The disclosed embodiments are generally directed to constructing a k dimensional-tree (kd-tree), and in particular, to constructing a kd-tree using a heterogeneous computer system.
A k-dimensional tree (kd-tree) is a structure for organizing elements such as triangles or polygons that are in a k-dimensional space. For example, kd-trees are used in computer graphics for ray tracing in many popular video games. Rays are traced through a space using a kd-tree to determine which polygons are in a region of the space near the ray. The ray can then be tested to see if it intersects with the polygons near the ray and not all the polygons. Kd-trees are used because they decrease the amount of time it takes to run many applications. However, it can be time consuming to construct the kd-tree. Additionally, computer systems that include two or more different types of processors may be called heterogeneous processor systems. Often, the different types of processors are not well utilized.

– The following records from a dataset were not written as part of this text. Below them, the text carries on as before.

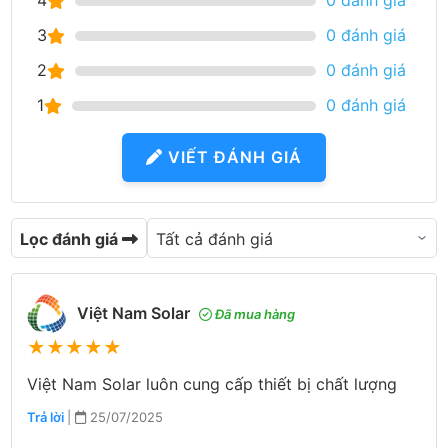
4
0 đánh giá
3
0 đánh giá
2
0 đánh giá
1
0 đánh giá
VIẾT ĐÁNH GIÁ
Lọc đánh giá
Việt Nam Solar
Đã mua hàng
★
★
★
★
★
Việt Nam Solar luôn cung cấp thiết bị chất lượng
Trả lời
|
25/07/2025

Therefore, there is a need in the art for an apparatus, computer readable medium, and method of constructing a kd-tree in a heterogeneous processor system.
Some disclosed embodiments provide a method of building a k-dimensional tree (kd-tree). The method may include a first processor of a first type—e.g., a graphics processing unit (GPU)—splitting a node associated with a plurality of polygons into a left node associated with a left portion of the plurality of polygons and a right node associated with the a right portion of the plurality of polygons. The splitting may be based on a split plane. The method may further include the GPU assigning the left node associated with the left portion of the plurality of polygons to the GPU when a number of the left portion of the plurality of polygons is above a threshold and otherwise assigning the left node associated with the left portion of the plurality of polygons to a second processor of a second type—e.g., central processing unit (CPU). The method may further include the GPU assigning the right node associated with the right portion of the plurality of polygons to the GPU when a number of the right portion of the plurality of polygons is above a threshold and otherwise assigning the right node associated with the right portion of the plurality of polygons to the CPU. The threshold may be based on a size of a CPU cache or a number of threads running on the GPU.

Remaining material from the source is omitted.